Some years ago, I covered a story about dog walking that drew some of the fiercest condemnation from travel agents I can remember. The criticism was not directed at me, I should add, but at the suggestion of a business consultant called Nolan Burris.
He argued that to make up for airline commission cuts, travel agents should become a little more imaginative in the way they earn money. Burris then unwisely proffered the idea of walking the dogs of clients to partially offset the declining revenues they were earning through good old-fashioned commissions.
Suffice to say it did not go down too well. There were howls of protest as retailers objected to being told to take dogs for walks to earn a living at a time when their skills and expertise were being devalued by commission cuts. My recollection of the dog walking tale was triggered by a story in Travel Daily last month which detailed a study from IdeaWorksCompany.

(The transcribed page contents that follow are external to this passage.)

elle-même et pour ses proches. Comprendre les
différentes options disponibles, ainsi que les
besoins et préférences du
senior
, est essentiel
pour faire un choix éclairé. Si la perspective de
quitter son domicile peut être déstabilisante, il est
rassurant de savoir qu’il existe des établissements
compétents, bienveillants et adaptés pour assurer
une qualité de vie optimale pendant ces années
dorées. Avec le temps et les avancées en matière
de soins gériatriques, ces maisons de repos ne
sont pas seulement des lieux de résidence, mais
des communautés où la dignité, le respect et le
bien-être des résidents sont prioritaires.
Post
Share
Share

The research firm, which advocates a strategy of “building revenue through innovation”, released figures showing how much revenue airlines generated through the sale of ancillary product in 2014, which included baggage fees, seats with extra legroom, commission from hotel and car hire bookings, and earnings from co-branded credit cards.
The results were remarkably impressive. Qantas saw ancillary revenue jump 8% to US$1.38 billion, the equivalent of US$50 per passenger, while United Airlines topped the table with US$5.86b.

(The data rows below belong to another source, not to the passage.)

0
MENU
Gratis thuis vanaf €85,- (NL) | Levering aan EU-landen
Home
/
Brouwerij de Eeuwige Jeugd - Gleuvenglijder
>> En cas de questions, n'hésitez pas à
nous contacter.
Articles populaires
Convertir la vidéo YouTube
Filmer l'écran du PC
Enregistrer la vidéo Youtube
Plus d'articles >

It got me thinking. If airlines have been able to build revenue streams beyond their core function, namely the sale of airline tickets, why haven’t travel agents explored opportunities to expand beyond the booking of travel?
Fundamentally, diversification is something agents have never been particularly good at.

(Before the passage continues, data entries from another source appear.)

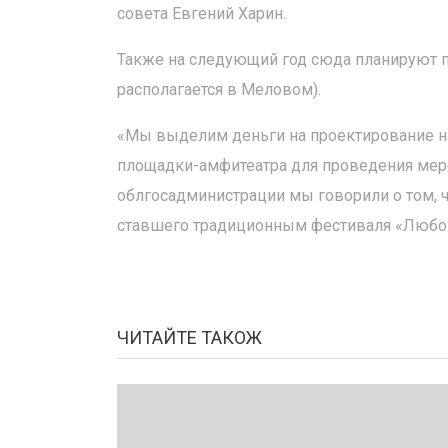
совета Евгений Харин.
Также на следующий год сюда планируют пе
располагается в Меловом).
«Мы выделим деньги на проектирование на
площадки-амфитеатра для проведения меро
облгосадминистрации мы говорили о том, ч
ставшего традиционным фестиваля «Любо»,
ЧИТАЙТЕ ТАКОЖ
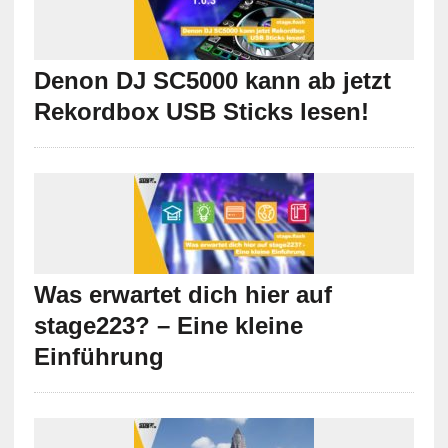
Denon DJ SC5000 kann ab jetzt
Rekordbox USB Sticks lesen!
Was erwartet dich hier auf
stage223? – Eine kleine
Einführung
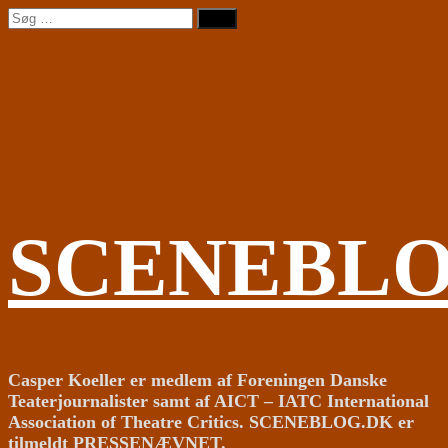
Videre
Søg
til
efter:
indhold
SCENEBL
Casper Koeller er medlem af Foreningen Danske
Teaterjournalister samt af AICT – IATC International
Association of Theatre Critics. SCENEBLOG.DK er
tilmeldt PRESSENÆVNET.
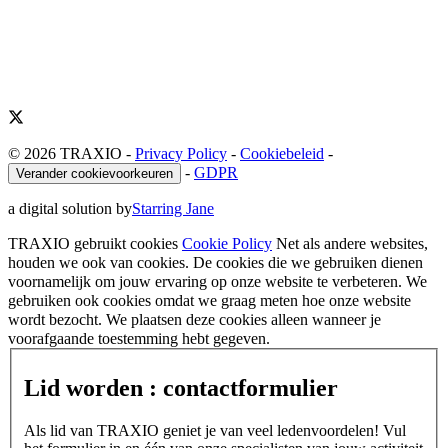
© 2026 TRAXIO
-
Privacy Policy
-
Cookiebeleid
-
-
GDPR
Verander cookievoorkeuren
a digital solution by
Starring Jane
TRAXIO gebruikt cookies
Cookie Policy
Net als andere websites,
houden we ook van cookies. De cookies die we gebruiken dienen
voornamelijk om jouw ervaring op onze website te verbeteren. We
gebruiken ook cookies omdat we graag meten hoe onze website
wordt bezocht. We plaatsen deze cookies alleen wanneer je
voorafgaande toestemming hebt gegeven.
Lid worden : contactformulier
Als lid van TRAXIO geniet je van veel ledenvoordelen! Vul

While other retailers have taken a good hard look at their business model and tried to diversify and spread their risk, travel agents, as a rule, have stuck rigidly to what they have always done – book travel, and nothing more.
Not one of the agencies I have visited has ever had anything on sale. There are racks of free brochures, but never is there anything to buy. Yet the travel spin-offs are wide and varied.
You’ve just put down a deposit on a US holiday, are excited, and the chances are you’ll be in the market for a guide book. But when was the last time you saw a travel agent selling Lonely Planet guides or maps? Surely an outlet specialising in sending people on holiday should be stocking guide books to the very destination they have just sold to a customer?
What about selling a range of travel gadgets? What about plug adapters, sun hats, flight pillows, sunglasses, phrase books – the list of travel related ancillaries is endless. Larger stores could offer a small selection of luggage, with a broader range available online. Consumers want and need this stuff, yet I am unable to buy any of it in the very place I have booked my travel.
It’s not even an innovative thought – it’s common sense – but so few retailers appear to do it. No one is suggesting it would generate rivers of gold, but any idea that creates additional revenue in a competitive industry with slim margins must be worth exploring.